_Try it:_
Everything from the line containing "Deixando sua marca!" through the final line below must be output exactly, both ends included, with nothing else and no pictures.

========

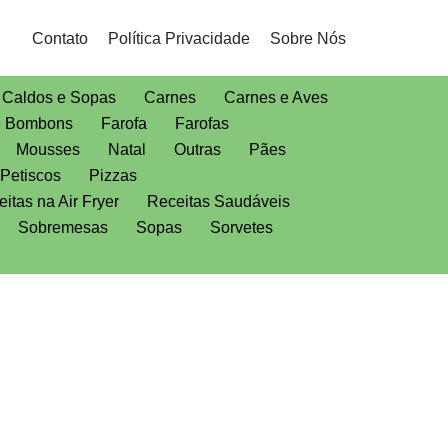
Contato
Política Privacidade
Sobre Nós
Caldos e Sopas
Carnes
Carnes e Aves
e Bombons
Farofa
Farofas
Mousses
Natal
Outras
Pães
Petiscos
Pizzas
itas na Air Fryer
Receitas Saudáveis
Sobremesas
Sopas
Sorvetes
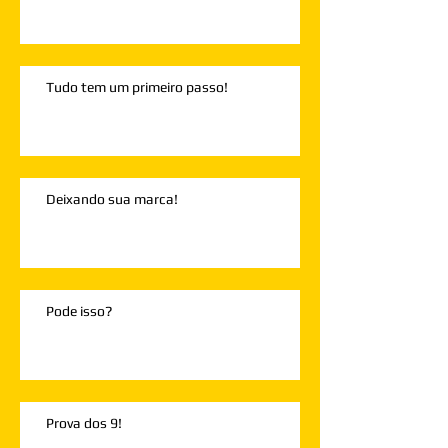
Tudo tem um primeiro passo!
Deixando sua marca!
Pode isso?
Prova dos 9!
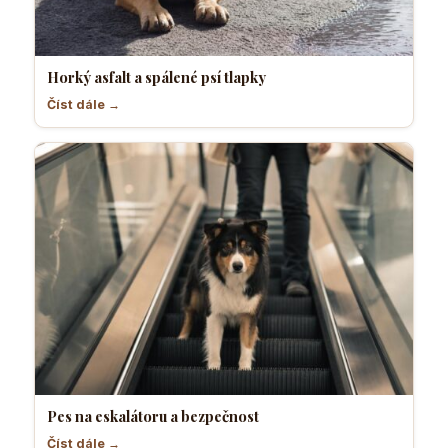
Horký asfalt a spálené psí tlapky
Číst dále →
Pes na eskalátoru a bezpečnost
Číst dále →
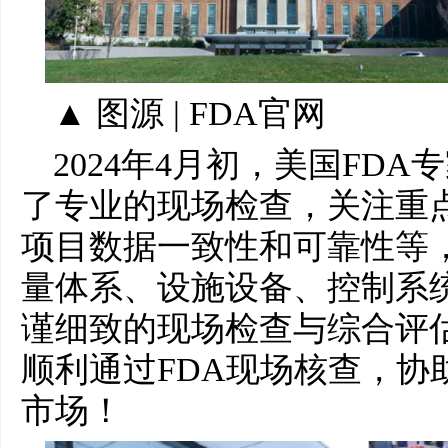
▲ 图源 | FDA官网
2024年4月初，美国FD
了专业的现场检查，关注重
项目数据一致性和可靠性等
量体系、设施设备、控制系
谨细致的现场检查与综合评
顺利通过FDA现场核查，协
市场！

========

_Your solution:_
Deixando sua marca!
Pode isso?
Prova dos 9!
Horký asfalt a spálené psí tlapky
Číst dále →
Pes na eskalátoru a bezpečnost
Číst dále →
▲ 图源 | FDA官网
2024年4月初，美国FD
了专业的现场检查，关注重
项目数据一致性和可靠性等
量体系、设施设备、控制系
谨细致的现场检查与综合评
顺利通过FDA现场核查，协
市场！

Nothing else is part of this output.